The Next Generation of Knowledge Management
Natural Language Question-Answering
In many instances, the information retrieval that’s synonymous with enterprise search is morphing into answering natural language questions in kind. Via the RAG approach, which involves language models searching vector embeddings of any modality, organizations can consolidate disparate sources of knowledge “and have a complete, coherent, centralized knowledge management system that we can deploy toward new goals, like universal question-answering, or knowledge question-and-answer systems that live in Slack or Teams,” said Matt Lake, Pega’s senior director of the customer service product. There are several dimensions of RAG that are relevant to question-answering, including these:
• Feedback Mechanisms: One of the emergent applications of RAG is to improve the data curation, metadata descriptions, and even contents of the enterprise knowledge housed within vector stores. “What we’re hearing is that RAG-based systems are a great tool for exposing issues in the underlying knowledge management systems,” Lake explained. “When you get a wrong answer, one that doesn’t make sense, or isn’t complete, the first instinct is, ‘This isn’t very smart,’ or, ‘This isn’t getting it.’ But what’s extremely common is that the actual reason for the bad answer lies in the underlying document, which isn’t correct or complete.” By providing this information to organizations in real-time, RAG systems can spur them to correct documents to improve their knowledgebases.

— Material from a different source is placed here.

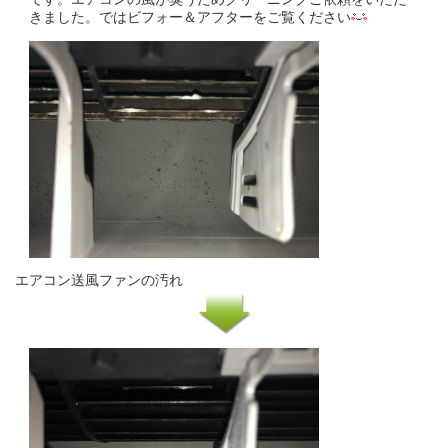
きました。ではビフォー＆アフターをご覧ください
エアコン送風ファンの汚れ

• Automation Opportunities: By auditing RAG systems, what users are prompting them with, and the quality of the model’s responses, organizations can identify areas for automation to further democratize access to enterprise knowledge. “If you’re doing Q&A and returning answers to a customer service representative, we can look to see how often users are using that answer and how often it’s been successful for them,” Lake commented. “That’s a nice feedback mechanism to determine this is something we can start to answer automatically in a chatbot in the future.”
• Context Engineering: Although it’s typically equated with GenAI deployments, RAG is just one of the many forms of prompt augmentation and requires prompt engineering to get optimal results. The very notion of prompt engineering is rapidly being replaced by the notion of context engineering, which expands the context sent to language models. Context engineering partly arose because of perceived limitations to traditional RAG. “If you take all your legal documents and put them in a vector store, you can ask questions, but how can you be sure it picks out the right contracts?” Aasman asked. “You’ve got 1,000 contracts; how does it know which contract to pick?
• Shortfalls: The finite amount of information input into a prompt, or user question, has also dampened more recent perceptions of RAG. According to Michael Allen, Laserfiche CEO, “The downside of RAG is you’re only getting snippets of your corpus and putting that in the prompt. You’re potentially omitting important information that the LLM might use to improve the output’s quality.”
Increasing Context
A relatively recent advancement that potentially rectifies some of RAG’s shortcomings is the fact that both larger frontier models, as well as smaller language models, have enlarged their input windows for prompts. For example, Allen said, when asking a model a question about information contained in a product or customer service manual, “Instead of doing RAG to pull out chunks or sections of it, you can just take the whole manual and feed it in.”